Tandis que les trois partenaires extrémistes comblent les désirs des militants messianiques, des partenaires plus « sains » s’occupent de questions plus prosaïques. Alors que Bibi doit échapper à la menace d’aller en prison, son partenaire principal et leader du Shas, Aryeh Deri, tente par tous les moyens d’être nommé ministre. Pourtant, Deri a aussi des problèmes juridiques. Pour échapper à la prison après avoir été condamné pour fraude fiscale en février 2022, il a exprimé des remords et assuré au tribunal qu’il n’avait pas l’intention de faire de la politique. Le tribunal a crédité sa promesse, lui a infligé une amende et lui a infligé une peine avec sursis. La promesse s’est rapidement évaporée et Netanyahu doit maintenant promulguer une loi personnelle pour Deri, autorisant le ministère à ceux qui ont été condamnés et ont reçu une peine avec sursis plutôt qu’une véritable peine d’emprisonnement.
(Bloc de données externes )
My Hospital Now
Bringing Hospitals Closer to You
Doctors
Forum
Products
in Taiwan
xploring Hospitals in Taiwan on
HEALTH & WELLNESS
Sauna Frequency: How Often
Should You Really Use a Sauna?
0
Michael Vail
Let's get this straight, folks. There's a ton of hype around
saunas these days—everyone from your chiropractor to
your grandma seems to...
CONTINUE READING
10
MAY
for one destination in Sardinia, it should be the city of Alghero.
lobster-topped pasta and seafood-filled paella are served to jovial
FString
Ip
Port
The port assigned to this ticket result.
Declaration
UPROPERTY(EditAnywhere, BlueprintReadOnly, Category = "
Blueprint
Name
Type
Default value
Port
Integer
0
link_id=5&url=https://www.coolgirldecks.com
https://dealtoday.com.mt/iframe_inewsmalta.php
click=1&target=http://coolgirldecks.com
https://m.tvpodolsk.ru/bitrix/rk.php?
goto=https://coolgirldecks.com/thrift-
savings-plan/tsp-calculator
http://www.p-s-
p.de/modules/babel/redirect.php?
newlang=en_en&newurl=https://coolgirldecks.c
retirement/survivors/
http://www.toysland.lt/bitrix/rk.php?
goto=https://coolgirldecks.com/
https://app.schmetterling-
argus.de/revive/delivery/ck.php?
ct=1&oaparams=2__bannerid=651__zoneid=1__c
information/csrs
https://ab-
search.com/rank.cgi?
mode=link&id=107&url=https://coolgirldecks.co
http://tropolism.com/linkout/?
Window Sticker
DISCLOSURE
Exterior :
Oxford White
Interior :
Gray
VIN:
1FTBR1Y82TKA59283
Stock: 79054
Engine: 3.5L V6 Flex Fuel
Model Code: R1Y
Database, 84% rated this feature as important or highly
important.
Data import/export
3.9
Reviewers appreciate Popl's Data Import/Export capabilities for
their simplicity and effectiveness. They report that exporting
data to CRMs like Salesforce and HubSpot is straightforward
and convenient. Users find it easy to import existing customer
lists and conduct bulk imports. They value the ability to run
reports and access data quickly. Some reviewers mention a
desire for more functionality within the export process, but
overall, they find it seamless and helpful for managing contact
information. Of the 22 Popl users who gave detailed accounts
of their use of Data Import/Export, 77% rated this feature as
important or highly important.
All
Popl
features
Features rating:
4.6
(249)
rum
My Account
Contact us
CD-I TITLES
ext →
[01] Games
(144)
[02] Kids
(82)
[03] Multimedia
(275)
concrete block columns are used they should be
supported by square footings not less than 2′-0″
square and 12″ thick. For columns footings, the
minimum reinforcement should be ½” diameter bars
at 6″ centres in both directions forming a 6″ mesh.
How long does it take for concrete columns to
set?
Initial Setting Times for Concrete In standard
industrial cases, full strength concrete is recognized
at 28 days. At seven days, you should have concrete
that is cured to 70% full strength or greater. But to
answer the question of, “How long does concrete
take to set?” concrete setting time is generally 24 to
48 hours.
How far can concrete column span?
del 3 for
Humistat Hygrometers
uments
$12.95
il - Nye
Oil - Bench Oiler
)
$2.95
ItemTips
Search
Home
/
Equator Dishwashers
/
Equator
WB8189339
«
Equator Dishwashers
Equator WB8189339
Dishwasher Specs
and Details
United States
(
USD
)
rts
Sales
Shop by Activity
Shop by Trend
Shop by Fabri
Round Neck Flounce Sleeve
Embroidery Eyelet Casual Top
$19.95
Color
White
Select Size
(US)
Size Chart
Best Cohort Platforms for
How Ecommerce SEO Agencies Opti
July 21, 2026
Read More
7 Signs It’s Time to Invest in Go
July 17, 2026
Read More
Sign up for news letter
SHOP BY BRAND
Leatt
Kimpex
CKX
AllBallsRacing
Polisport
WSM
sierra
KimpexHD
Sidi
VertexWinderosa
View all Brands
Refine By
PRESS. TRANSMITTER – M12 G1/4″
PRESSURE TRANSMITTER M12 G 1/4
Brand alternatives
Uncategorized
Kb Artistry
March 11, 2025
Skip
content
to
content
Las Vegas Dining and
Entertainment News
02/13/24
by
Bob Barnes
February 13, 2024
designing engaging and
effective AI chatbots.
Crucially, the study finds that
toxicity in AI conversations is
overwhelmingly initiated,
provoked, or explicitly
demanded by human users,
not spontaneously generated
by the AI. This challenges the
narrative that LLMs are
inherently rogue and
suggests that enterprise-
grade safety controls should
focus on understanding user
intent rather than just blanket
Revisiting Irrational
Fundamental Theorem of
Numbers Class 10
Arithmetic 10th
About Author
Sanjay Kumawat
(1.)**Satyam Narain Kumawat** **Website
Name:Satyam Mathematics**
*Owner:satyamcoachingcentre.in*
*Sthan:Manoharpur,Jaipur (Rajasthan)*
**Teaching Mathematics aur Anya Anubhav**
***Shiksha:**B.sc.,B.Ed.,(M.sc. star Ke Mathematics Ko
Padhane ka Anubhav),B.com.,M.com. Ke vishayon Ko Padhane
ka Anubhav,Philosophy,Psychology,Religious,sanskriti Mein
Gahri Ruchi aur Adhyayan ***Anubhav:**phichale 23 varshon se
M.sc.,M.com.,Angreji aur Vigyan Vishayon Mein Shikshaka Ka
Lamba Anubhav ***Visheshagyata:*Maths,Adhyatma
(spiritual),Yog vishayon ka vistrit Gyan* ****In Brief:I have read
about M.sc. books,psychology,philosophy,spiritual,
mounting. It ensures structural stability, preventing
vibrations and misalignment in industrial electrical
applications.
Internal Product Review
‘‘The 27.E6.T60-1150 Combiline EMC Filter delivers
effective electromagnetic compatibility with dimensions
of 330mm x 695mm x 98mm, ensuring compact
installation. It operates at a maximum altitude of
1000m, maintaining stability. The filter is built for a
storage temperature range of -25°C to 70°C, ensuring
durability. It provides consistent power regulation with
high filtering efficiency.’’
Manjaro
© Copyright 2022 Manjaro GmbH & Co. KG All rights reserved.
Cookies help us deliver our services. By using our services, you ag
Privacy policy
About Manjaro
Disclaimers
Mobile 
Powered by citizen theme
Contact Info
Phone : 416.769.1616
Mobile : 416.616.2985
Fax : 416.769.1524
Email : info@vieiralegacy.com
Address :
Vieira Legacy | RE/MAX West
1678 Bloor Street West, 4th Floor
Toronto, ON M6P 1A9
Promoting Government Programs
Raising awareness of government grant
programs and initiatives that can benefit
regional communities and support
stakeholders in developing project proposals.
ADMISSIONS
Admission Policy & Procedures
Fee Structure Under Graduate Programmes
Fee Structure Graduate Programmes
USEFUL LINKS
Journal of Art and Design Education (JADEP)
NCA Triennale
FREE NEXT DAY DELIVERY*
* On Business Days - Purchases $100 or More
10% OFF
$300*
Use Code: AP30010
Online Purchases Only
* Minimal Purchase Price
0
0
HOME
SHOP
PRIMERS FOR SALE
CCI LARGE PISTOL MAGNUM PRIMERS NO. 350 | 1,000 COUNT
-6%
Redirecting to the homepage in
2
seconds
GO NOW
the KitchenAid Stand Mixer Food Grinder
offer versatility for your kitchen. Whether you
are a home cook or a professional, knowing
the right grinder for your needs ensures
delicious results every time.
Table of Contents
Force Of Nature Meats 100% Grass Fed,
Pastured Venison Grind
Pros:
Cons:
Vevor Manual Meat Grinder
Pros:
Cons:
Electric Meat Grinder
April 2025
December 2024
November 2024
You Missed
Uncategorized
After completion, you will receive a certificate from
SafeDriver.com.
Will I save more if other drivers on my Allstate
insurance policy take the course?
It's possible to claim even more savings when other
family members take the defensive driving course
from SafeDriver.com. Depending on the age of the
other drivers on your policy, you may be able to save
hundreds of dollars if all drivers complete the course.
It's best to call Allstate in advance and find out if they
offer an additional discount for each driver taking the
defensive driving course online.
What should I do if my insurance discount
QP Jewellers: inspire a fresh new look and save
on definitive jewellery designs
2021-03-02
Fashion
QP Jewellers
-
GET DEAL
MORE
Tous les partenaires de Netanyahu, sans exception, conviennent que l’ennemi immédiat du gouvernement de droite est la Cour suprême, ce qui peut contrecarrer leurs tentatives de détourner la loi pour répondre à leurs besoins. Par conséquent, la droite à plein régime a l’intention d’adopter une «loi de dérogation», par laquelle la Knesset pourra annuler toute décision de la Cour suprême annulant les lois adoptées par la Knesset. A une majorité de 61 voix sur 120, la coalition au pouvoir sera en mesure de déterminer ce qui est légal, sans restriction. D’autres changements seront également apportés au système judiciaire, à commencer par le mode de nomination des juges. Autre nouveauté : les conseillers juridiques dans les ministères, qui autrefois pouvaient bloquer l’action d’un ministre, seront désormais choisis par le ministre. Ces conseillers ne seront pas subordonnés au procureur général mais, vous l’aurez deviné, à leurs ministres respectifs.
Les personnes raisonnables se demanderont : comment en sommes-nous arrivés là ? Nous sommes face à une véritable révolution de droite, embrassant tous les domaines de la vie. La réponse n’est pas surprenante, et cette situation ne s’est pas produite en un jour. Les exploits de Ben Gvir sont connus depuis 30 ans, depuis qu’il a volé l’ornement de capot de la voiture blindée de Rabin le jour de son assassinat. Trente ans d’accords d’Oslo, trente ans de régime d’apartheid, trente ans de concessions sur concessions de la gauche sioniste à l’extrême droite, trente ans de refus de coopération avec la société arabe, trente ans de maintien du « consensus national », tout cela de ceux-ci ont ouvert la voie à Ben Gvir. Impuissant, frustré et terrifié, le peuple d’Israël un peu plus sain d’esprit est aujourd’hui confronté à une vision de dépravation, qui blessera tout le monde, Juifs et Arabes, Israéliens et Palestiniens. Il faut bien comprendre que le partenariat avec la droite a pris fin amèrement. Si nous voulons vivre, il est temps de confronter la droite à un programme démocratique, de chercher à nouveau des alliés palestiniens qui ont désespéré de la gauche israélienne, de chercher une solution basée non sur la séparation mais sur un État démocratique entre la Jordanie et la Méditerranéen. L’alternative est le fascisme.